HARARE – The chance to receive a lump sum of $5 million and a further $200 000 a-year for the rest of your life sounds too good to be true.
It’s more money than most of us will ever see in a lifetime and you would think that eligible candidates would jump at such a prospective golden handshake.
In exchange for being a democratically-elected leader of an African country who demonstrated exceptional leadership and left office in the last three years, the Mo Ibrahim Foundation offers this annual incentive to our continent’s leaders.
What a shame that for the fourth time in five years, 52 African countries between them did not managed to produce a candidate suitable of winning the prize.

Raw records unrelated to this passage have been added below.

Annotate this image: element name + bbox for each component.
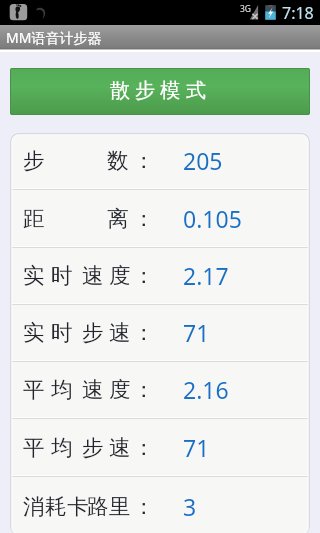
staticText: ： — [133, 262, 155, 289]
staticText: ： — [133, 319, 155, 346]
staticText: 速 — [109, 434, 131, 461]
button[interactable]: 散 — [10, 68, 310, 115]
button[interactable]: 实 — [10, 305, 310, 360]
staticText: ： — [133, 434, 155, 461]
staticText: 步 — [23, 147, 45, 174]
staticText: 205 — [183, 145, 223, 176]
staticText: 71 — [183, 432, 210, 463]
staticText: ： — [133, 493, 155, 520]
staticText: 71 — [183, 317, 210, 348]
staticText: 7:18 — [282, 2, 314, 24]
staticText: ： — [133, 205, 155, 232]
staticText: 2.17 — [183, 260, 229, 291]
button[interactable]: 距 — [10, 190, 310, 246]
staticText: 3G — [240, 3, 252, 15]
staticText: 均 — [51, 434, 73, 461]
staticText: ： — [133, 376, 155, 403]
staticText: 步 — [135, 78, 155, 103]
staticText: 速 — [82, 262, 104, 289]
staticText: 实 — [23, 262, 45, 289]
staticText: 消 — [23, 493, 45, 520]
staticText: 里 — [109, 493, 131, 520]
staticText: 速 — [82, 376, 104, 403]
staticText: 度 — [109, 376, 131, 403]
staticText: 耗 — [45, 493, 67, 520]
staticText: 速 — [109, 319, 131, 346]
staticText: 平 — [23, 434, 45, 461]
staticText: 实 — [23, 319, 45, 346]
staticText: 0.105 — [183, 203, 242, 234]
staticText: 步 — [82, 434, 104, 461]
button[interactable]: 消 — [10, 477, 310, 533]
staticText: 路 — [87, 493, 109, 520]
staticText: 数 — [107, 147, 129, 174]
button[interactable]: 平 — [10, 419, 310, 475]
staticText: 距 — [23, 205, 45, 232]
button[interactable]: 步 — [10, 133, 310, 188]
staticText: 离 — [107, 205, 129, 232]
staticText: 时 — [51, 319, 73, 346]
staticText: 平 — [23, 376, 45, 403]
staticText: 3 — [183, 491, 197, 522]
staticText: 模 — [160, 78, 180, 103]
staticText: 式 — [186, 78, 206, 103]
staticText: 卡 — [67, 493, 89, 520]
staticText: 2.16 — [183, 374, 229, 405]
staticText: 度 — [109, 262, 131, 289]
staticText: 步 — [82, 319, 104, 346]
button[interactable]: 实 — [10, 248, 310, 303]
staticText: 均 — [51, 376, 73, 403]
staticText: 时 — [51, 262, 73, 289]
staticText: MM语音计步器 — [6, 28, 102, 47]
staticText: ： — [133, 147, 155, 174]
button[interactable]: 平 — [10, 362, 310, 417]
staticText: 散 — [110, 78, 130, 103]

Zimbabwe came 47th out of 52 countries, sharing the bottom shelf with Equatorial Guinea, the DR Congo, Eritrea, Chad, Somalia and the Central African Republic.

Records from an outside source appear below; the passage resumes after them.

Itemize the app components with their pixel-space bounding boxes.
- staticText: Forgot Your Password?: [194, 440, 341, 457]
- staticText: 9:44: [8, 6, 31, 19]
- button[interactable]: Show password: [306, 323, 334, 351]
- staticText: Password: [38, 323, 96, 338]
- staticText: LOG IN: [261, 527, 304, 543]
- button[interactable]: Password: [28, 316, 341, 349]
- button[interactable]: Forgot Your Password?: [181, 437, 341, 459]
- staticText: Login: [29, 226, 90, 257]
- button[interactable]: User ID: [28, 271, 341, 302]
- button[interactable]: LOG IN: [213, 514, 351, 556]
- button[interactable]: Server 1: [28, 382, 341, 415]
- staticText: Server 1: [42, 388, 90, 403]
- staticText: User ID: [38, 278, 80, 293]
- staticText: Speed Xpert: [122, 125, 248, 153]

Zimbabwe, once the acclaimed bread basket of Africa, the country which people from all over the continent flocked to, is now languishing at the very bottom of the pile.
Every year the Mo Ibrahim Foundation looks at four main categories for each of 52 eligible African countries.
These categories are safety and the rule of law, participation and human rights, sustainable economic development and human development.
The foundation is looking for the leader who governed well, who raised living standards and who then left office.
Our scores in the category of safety and the rule of law were particularly dismal.
Zimbabwe came 49th place out of 52 on the continent.
We were in the bottom five on the continent in regards to the rule of law, personal safety, accountability and national security.
Ironically, three of Zimbabwe’s nearest neighbours were in the top six of the foundation’s index for 2013, these being South Africa, Namibia and Botswana.
Countless millions of Zimbabweans have fled to these same countries in the last 13 years, looking for a better life and an escape from the country with the third worst safety and rule of law record on the continent. Sadly, our terrible scores in the safety and rule of law category have not come as a surprise.
After 13 years of a highly-politicised and partisan police force, the rule of law has been seriously selective.
There can be few people in the country who have not heard the tired excuses of: “we have no transport”, or “we have not received instruction from our supervisors”, as reasons police have given for not attending to crimes.
There can’t be a single motorist who hasn’t been pulled over at one of the multitude of road blocks and intimidated into parting with their money in order to proceed with their journey.
These lesser annoyances are apparently the tip of the iceberg within our police force.
Now we read of the expropriation of private property, illegal seizure of assets, communications with “unfriendly” nations, mysterious truckloads of cement; unethical tenders leading to the supply of substandard uniforms and more.
With the current expose by the Daily News of corruption in the ZRP and what they describe as a “Police Mafia”, it is no wonder our safety and rule of law assessment is the third worst on the continent.
It is refreshing to know that commissioner-general Augustine Chihuri has at last embarked on a clean-up of the police force but we question why it has gotten so bad and taken so long to come to light.
There’s nothing quite as effective as scaring investors and tourists away as a lack of safety and rule of law.